Ao pintar a cara de marrom para desqualificar as mulheres trans em sessão da Assembleia Legislativa de São Paulo, a deputada Fabiana Bolsonaro (PL-SP) demonstrou de forma exemplar como o racismo, a transfobia e o desdém pelos direitos universais das pessoas andam de mãos dadas e se combinam na visão da extrema direita sobre a sociedade.
Também deu ainda mais argumentos para a escolha de Erika Hilton (PSOL-SP), a primeira mulher trans e negra a ser eleita deputada federal no Brasil, assumir a presidência da Comissão da Mulher da Câmara.
Além de enfrentar a transfobia e, portanto, a violência de gênero, que é a mesma por trás da “epidemia de feminicídio”, Erika compartilha do sofrimento das mulheres negras - as mais atingidas pela violência e desigualdade. Não é à toa que é uma das deputadas mais ativas do Congresso - e também das mais influentes nas redes - com quatro projetos de lei aprovados neste mandato e outros em debate, como o fim da escala 6x1 além de 26 propostas específicas para garantir direitos das mulheres.
Já Fabiana - que não é parente dos Bolsonaro famosos, como sua colega, Valéria Bolsonaro (PL-SP), prima de Jair - compartilha das convicções da extrema direita, representada pelo PL, e do racismo explícito aliado à conhecida misoginia do presidente da “fraquejada”. Seu único projeto aprovado na Assembléia é o que institui o “Dia da Família Cristã”.
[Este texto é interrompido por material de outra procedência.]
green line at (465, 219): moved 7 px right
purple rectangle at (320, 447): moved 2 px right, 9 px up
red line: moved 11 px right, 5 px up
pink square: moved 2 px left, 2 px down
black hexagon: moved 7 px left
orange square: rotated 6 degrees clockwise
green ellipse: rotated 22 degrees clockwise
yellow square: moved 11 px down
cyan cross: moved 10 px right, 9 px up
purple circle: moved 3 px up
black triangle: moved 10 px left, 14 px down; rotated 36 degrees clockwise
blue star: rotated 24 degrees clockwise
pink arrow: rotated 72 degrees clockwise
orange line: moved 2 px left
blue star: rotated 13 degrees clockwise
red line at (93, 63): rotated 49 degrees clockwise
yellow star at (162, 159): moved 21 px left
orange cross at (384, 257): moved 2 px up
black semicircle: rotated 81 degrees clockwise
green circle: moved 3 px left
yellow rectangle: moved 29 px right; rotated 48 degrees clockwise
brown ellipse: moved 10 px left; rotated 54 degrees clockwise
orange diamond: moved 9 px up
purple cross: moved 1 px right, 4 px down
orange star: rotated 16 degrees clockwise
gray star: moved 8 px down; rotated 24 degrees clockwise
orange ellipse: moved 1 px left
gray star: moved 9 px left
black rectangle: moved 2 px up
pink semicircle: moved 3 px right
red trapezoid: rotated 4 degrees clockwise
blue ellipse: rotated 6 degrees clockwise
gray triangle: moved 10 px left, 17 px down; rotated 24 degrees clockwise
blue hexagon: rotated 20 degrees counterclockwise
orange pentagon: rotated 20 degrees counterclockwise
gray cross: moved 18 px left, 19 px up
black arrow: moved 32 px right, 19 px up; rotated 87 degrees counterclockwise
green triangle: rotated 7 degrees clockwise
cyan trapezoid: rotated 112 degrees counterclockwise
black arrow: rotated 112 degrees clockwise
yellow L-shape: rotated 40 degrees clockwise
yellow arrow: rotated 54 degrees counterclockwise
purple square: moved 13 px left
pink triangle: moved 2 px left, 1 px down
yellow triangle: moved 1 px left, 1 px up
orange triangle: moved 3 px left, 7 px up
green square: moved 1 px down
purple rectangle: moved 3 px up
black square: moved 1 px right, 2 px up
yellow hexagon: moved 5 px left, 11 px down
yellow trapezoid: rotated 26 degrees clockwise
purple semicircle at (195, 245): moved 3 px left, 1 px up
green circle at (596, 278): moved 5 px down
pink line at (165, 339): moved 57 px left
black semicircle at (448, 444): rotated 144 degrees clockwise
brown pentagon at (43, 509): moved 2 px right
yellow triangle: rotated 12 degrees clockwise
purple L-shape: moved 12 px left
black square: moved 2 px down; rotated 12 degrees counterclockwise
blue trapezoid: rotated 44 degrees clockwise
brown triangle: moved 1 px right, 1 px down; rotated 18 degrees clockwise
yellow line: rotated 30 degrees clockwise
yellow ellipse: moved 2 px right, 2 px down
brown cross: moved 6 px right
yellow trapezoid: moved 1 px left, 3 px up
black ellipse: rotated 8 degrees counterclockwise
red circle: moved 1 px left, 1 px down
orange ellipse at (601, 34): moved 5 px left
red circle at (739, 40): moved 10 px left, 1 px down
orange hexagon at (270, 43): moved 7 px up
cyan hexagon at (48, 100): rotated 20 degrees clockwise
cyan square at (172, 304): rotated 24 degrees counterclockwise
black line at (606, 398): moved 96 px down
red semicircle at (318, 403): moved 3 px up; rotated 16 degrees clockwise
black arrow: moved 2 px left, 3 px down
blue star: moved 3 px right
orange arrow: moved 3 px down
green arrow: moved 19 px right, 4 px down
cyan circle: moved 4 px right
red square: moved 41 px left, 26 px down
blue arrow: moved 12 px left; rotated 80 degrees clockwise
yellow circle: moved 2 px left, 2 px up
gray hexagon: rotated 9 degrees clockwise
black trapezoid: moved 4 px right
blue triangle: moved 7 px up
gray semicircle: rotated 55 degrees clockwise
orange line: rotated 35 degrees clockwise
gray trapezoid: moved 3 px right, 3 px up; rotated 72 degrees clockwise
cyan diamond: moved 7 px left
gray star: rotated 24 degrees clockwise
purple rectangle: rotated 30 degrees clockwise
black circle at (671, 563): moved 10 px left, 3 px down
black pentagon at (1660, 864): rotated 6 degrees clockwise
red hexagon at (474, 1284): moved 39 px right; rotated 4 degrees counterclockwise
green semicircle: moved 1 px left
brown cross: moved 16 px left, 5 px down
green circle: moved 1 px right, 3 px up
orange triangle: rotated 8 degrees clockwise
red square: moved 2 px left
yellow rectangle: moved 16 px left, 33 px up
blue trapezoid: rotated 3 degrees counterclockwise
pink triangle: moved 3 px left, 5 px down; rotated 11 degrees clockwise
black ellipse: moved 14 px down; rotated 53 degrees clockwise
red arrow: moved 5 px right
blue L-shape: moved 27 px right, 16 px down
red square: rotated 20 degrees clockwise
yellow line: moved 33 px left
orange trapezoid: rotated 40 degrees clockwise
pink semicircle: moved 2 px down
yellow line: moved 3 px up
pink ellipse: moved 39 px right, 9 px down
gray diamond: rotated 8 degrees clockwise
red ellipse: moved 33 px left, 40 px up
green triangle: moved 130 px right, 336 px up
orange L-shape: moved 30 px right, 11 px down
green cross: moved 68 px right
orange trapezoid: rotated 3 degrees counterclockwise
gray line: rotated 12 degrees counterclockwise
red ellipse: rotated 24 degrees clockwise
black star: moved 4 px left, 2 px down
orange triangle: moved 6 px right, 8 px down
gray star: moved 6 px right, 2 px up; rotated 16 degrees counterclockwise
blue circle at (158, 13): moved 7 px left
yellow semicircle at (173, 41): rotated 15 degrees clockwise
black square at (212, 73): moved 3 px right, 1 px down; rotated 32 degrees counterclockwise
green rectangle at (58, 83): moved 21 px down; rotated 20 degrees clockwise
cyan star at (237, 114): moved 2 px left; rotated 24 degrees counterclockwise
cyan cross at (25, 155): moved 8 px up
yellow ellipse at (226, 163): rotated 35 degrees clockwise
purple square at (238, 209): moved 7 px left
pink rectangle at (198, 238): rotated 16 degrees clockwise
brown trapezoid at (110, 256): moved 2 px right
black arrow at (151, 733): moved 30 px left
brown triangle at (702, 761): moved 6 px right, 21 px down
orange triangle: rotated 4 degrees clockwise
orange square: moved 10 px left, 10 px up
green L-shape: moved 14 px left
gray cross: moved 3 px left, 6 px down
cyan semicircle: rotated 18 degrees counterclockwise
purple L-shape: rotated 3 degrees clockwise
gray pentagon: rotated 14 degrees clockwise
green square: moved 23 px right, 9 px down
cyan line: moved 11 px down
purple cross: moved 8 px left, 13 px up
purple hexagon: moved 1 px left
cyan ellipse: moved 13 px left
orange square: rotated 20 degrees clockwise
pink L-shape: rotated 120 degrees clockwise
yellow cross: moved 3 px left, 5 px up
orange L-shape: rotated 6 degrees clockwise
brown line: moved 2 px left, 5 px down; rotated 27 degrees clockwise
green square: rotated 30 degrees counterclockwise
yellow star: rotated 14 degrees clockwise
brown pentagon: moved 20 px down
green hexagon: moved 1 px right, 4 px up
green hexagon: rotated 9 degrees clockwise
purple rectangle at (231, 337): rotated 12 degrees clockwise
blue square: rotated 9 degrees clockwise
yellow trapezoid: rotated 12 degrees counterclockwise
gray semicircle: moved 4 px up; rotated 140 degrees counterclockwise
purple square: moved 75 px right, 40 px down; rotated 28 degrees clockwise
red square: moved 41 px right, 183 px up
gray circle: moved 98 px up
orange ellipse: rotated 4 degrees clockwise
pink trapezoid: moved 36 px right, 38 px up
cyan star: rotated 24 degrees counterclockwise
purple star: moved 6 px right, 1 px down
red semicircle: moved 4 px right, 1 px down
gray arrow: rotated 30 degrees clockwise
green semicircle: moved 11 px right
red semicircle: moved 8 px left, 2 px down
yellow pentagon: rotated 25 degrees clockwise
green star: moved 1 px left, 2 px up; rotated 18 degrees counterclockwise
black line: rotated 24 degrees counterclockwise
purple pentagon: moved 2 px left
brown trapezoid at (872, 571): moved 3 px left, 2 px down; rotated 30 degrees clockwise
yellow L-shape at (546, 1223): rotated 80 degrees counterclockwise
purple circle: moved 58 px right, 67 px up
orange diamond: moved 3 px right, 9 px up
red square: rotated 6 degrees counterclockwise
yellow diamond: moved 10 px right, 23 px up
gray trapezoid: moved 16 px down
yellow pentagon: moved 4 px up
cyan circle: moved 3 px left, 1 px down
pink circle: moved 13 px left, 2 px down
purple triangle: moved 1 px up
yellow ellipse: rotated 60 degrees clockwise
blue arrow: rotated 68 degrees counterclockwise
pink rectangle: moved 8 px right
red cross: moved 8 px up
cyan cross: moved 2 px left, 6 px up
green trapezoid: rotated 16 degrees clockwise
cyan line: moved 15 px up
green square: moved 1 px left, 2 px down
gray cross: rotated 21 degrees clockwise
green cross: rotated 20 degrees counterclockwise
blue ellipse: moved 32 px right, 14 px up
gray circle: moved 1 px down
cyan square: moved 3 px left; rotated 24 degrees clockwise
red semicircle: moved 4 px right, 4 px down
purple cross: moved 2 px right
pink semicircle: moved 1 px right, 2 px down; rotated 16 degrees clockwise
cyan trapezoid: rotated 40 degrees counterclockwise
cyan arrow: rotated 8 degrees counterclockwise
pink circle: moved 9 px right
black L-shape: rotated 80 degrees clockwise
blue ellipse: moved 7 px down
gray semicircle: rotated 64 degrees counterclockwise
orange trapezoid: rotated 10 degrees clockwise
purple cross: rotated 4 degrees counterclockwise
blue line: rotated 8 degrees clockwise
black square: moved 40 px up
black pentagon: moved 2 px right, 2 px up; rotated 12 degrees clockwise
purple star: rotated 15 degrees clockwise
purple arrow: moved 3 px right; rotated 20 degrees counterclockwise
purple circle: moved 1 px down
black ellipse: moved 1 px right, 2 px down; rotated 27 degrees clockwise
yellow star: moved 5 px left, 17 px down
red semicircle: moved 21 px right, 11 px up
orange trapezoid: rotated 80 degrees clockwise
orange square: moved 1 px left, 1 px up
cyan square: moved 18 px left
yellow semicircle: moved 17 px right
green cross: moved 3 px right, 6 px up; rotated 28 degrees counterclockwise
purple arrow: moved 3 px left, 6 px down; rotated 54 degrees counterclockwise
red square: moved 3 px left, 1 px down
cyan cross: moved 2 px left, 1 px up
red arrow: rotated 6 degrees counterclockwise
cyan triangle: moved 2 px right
Cinco dias antes da performance racista de Fabiana, em uma sessão extraordinária da Assembleia Legislativa, Valéria Bolsonaro, mais conhecida pela frase “o feminismo mata” do que por sua atuação parlamentar ou por realizações como ex-secretária da Mulher, criticou a escolha de Hilton afirmando que ela não teria “vivência biológica” para ser presidente da Comissão da Mulher na Câmara.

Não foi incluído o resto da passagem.